Storm accepted the results and cried uncle so they would stop testing. Besides people going to OC, which is about 50k out of 2 million, this has very little effect on the average USBC member.
From what I'm hearing from people who actually know the particulars of what went on, I think that description is very ... simplistic.
For starters, the language the USBC used in its release may not match up to what Storm actually told them, or what Storm actually did. We definitely got the USBC's perspective on it, but did we actually get the truth?

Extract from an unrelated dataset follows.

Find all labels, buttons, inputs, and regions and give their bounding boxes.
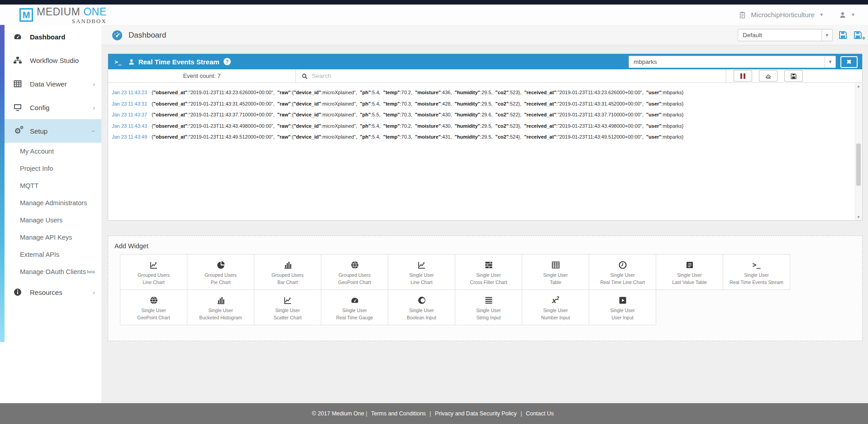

As for trying to gauge how many are affected -- and it's not 2 million, the USBC's own financials put the max number at 1.4 million (which was almost 2 years ago now) and there has been a 6-10% bleed-off per year since then, so the real number is closer to 1.2 million now -- that's not what you need to be looking at. You need to consider whether the organization is doing what's in the best interest of its members. There are people in my local leagues who do not bowl Nationals who are very upset, in part because some tournaments are opting in to the USBC's ruling. But it goes even deeper than that: If the organization is not acting in an above-board way, it doesn't matter how many are or aren't affected. It matters whether the organization can be trusted.
You apparently believe it can be, while I'm not so sure. I was listening to a podcast the other night where one of the people on the podcast was reporting a couple of leagues in their area were going unsanctioned next year as a direct result of this. The USBC should be doing whatever it can do to GROW the sport. This does not grow it.